Jane Eyre inspires her latest novel, Made in Heaven, a story of family secrets and forbidden love set in the South of France and England. Escaping her unhappy home by taking a job as an au pair orphan, Hema Pattni’s new post in southern France seems like a dream come true. The family welcomes her with open arms, and her bright, inquisitive pupil, Amelie, is a delight. But a series of strange happenings threatens the summer’s perfection as the mysterious sightings of a lady in black increases.

Nicola Rayner is the author of The Girl Before You, which was described as “the new Girl on the Train” by the Observer, picked by the same newspaper as a debut to look out for in 2019 and translated into multiple languages. Her second novel, You and Me,  another psychological thriller, was published by Avon, HarperCollins in October 2020. In her day job as a journalist, Nicola writes about dance and travel and her articles have appeared in a number of publications including the Guardian, the Independent, Time Out and Dancing Times.  The Girl Before You and You and Me are out now in paperback, ebook and audiobook.

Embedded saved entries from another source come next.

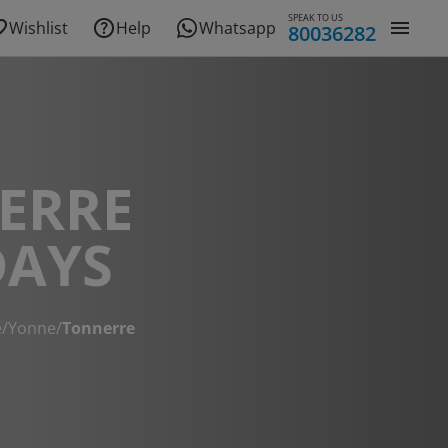
SPEAK TO US
Wishlist
Help
Whatsapp
80036282
ERRE
DAYS
e
/
Yonne
/
Tonnerre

Lisa Evans is an award-winning playwright, whose work for the theatre includes Up The Duff; The Day The Waters Came [Writers Guild Award: Best Play for Young Audiences]; Glory Glory; Run!!; Keep Smiling Through; The Angel Tide; Stamping, Shouting and Singing Home; Cold Calling; Rise Up [Writers Guild Award: Best Play for Young Audiences]; The Red Chair [British Theatre Association Award]; Getting to the Foot of the Mountain, Under Exposure [British Theatre Association Award] and Once We Were Mothers (finalist for the John Whiting Award).

Her stage adaptations include The Tenant of Wildfell Hall, Villette, East Lynne, Frankenstein, Cat’s Eye, Jamaica Inn and The Maid of Buttermere. Her plays are published by Oberon/Bloomsbury Publishing. Besides her work for radio, Lisa also writes for television, where her credits include The Bill, Holby City, Peak Practice, Casualty and EastEnders.